At first I had maybe two friends, so I threw myself into my schoolwork. I ended up majoring in Women & Fiction. My mother insisted I couldn't legitimately accept that degree without reading a romance novel. After all, they are written by women for women about women. In the name of research, I read one and then another and another, as well as all those ancient goddess history books. And I started to wonder how I could apply all this rich stuff to my real life.

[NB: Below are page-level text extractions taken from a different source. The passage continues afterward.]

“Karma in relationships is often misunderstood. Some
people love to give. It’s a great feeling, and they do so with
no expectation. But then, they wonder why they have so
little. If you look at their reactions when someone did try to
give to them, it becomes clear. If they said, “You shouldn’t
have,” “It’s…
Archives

In high school I earned the nickname "The Mankiller," which had stuck through the beginning of college. But then I realized I didn't want to be that kind of girl -- one that would flirt but never let her heart open up and love. But I also didn't know who I wanted to turn myself into, especially in relationships with boys. I had grown up on Madonna and the idea of periodic reinvention of oneself. So I created a mantra for myself: Books before Boys. I went on strike, at least until I had met a good man. And when I did find one, I had finally gotten to the point where I was ready and willing to be in a relationship. Ours may not be a romance-novel kind of love, and it certainly has its ups and downs, but it's pretty darn close.
Throughout all of this, my mom and I talked on the phone every day, even when I was in Europe. We were reading the same books and, like partnering detectives, we shared notes and thoughts. We thought and talked about the lives we wanted to live, and knew we wanted them to be happy, and satisfying, and pleasurable. With the books on history, religion, sex, and romance novels, we realized that we -- and all women -- not only deserved pleasure, but also had the capacity to give it to themselves. It was up to us to create it. So we did. Somewhere in all our conversations we decided to write a book about what we were reading, thinking, and talking about. I cannot remember when we decided this, or when we started, or what life was like before it began to take shape. It just seems always to have been present in our lives in some form or another.
But I do remember being eight years old, riding shotgun in the car with my mom, both of us singing along to Madonna's "Like a Prayer" on the radio. Looking back now, I remember, vaguely, that the world had a temper fit because the video showed a woman mixing sexuality and passion, power and religion without guilt or shame and above all, in a fun way. My mom and I didn't bat an eyelash at all that -- we just sang along. Little did we know that years later we would be rediscovering how to do that in our own lives. And, of course, having fun along the way.